Путник. Лирические миниатюры | страница 5



Природа, прости, прости своего безумца!

НОЧНОЙ АВТОБУС

Ладонь ее под попкой младенца влажная. Они спешно сосали окурки под лампочкой навеса вдоль автострады.

Она только что очнулась от дремы, больше не ощущая сквозь сон движение и холод.

Они топтали белейший снег, переминаясь с ноги на ногу.

Она сонно глядела в окно, шевеля распухшими, изнывающими пальцами в холодном носу туфель.

Они блаженно зажмуривались, озираясь на надвигающийся рассвет, на окружающую благодать.

Она почти затерялась меж откидных высоких сидений в чистых белых чехлах с узким глубоким проходом, освещенным с пола, и кормила грудью ребенка.

Они успели засорить и оплевать свежий ранний снег.

Она думала о своем чемодане пудовой тяжести, который под брюхом автобуса,— ведь в четыре утра ее высадят в чужом городе.
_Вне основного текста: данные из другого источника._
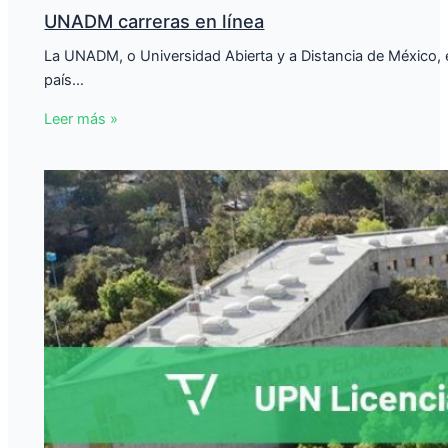
UNADM carreras en línea
La UNADM, o Universidad Abierta y a Distancia de México, e
país…
Leer más »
Они, потирая руки от удовольствия, ныряли друг за другом в тепло салона.

В БОЛЬНИЦЕ

1

Я лежу на операционном столе. В окне вижу чистое апрельское небо и мокрые ветви деревьев. Я верю, что с ними не прощаюсь. Пока на время закрою глаза, потом открою и снова их увижу, тогда они мне покажутся еще прекрасней... Я их забываю, совсем забываю, в голове одна-единственная мысль: конец — и этой мысли нет конца. Но когда все проходит, понимаю, что это начало, начало нового во мне. Открываю глаза и вижу чистое апрельское небо и шумные ветви деревьев. Вижу совсем по-другому. И я благодарен этому столу.

2

Ужасно, когда человек больной и сам за собой не может ухаживать. Она все делала. Делала бы так родная сестра? Выходные дни ей приносили отдых, а мне — мучения. Когда пришла за градусником, показал ей записку: я тебя люблю. Она засмеялась, и я — в ответ, будто это веселая шутка. Когда ушла, меня начали душить слезы. Лежал, с головой укутавшись одеялом, и плакал. Это были хорошие слезы, после них я стал выздоравливать.

3

Я весь пропитан больничным запахом. За окном дожди и туманы, зонтики и лужи. Так и не простился с последними снегами, не подышал апрельским воздухом, напоенным тучами, не увидел, как растут травы, не услышал, как поют птицы в эту весну. Интересно, как пестрит публика на проспекте, как трамваи движутся под дождем, как выглядят дома за рекой, как пахнет метро? Здесь сестры плавают, как лебеди, а под кроватями стоят «утки».

НАРОД

Он много видел своих соплеменников в тех краях, где родился. Там было их столько, сколько песчинок в пустыне. Они были песком, забившимся под саксаульные кусты, в трещины глиняных стен, в линялую шерсть верблюдов. Они мылись песком. Они были просоленными каракулевыми шкурками. Они были молитвенным ковриком в середине Азии. Они были ковровым узором хурджина на крестце земли. Они были худосочными от чая и сухих лепешек. Они были пылкими и пыльными. Говорили так, будто под языком нас. Как будто распух язык. Потому и постоянно смачивали его зеленым горячим чаем. Им нравилось выглядеть степенными. Начинали речь с обстоятельного вступления. Слушая, медлительно кивали головой. Кивок они заимствовали у верблюдов. Они были колотушкоголовые (долихоцефальные). На вершину бритых голов цепляли круглые, простроченные (как джинсы) тюбетейки. Тюбетейки они называли «потниками». Они были безрассудны, когда кровь била в голову,— наследственные наркоманы солнца! А так — ленивы. Они были чучелами пустыни, чумазыми, «чучмеками»! Назови так — смеялись, уверенные, что они пуп земли. Больно много они воображали о себе! Но попробуй так называть их теперь!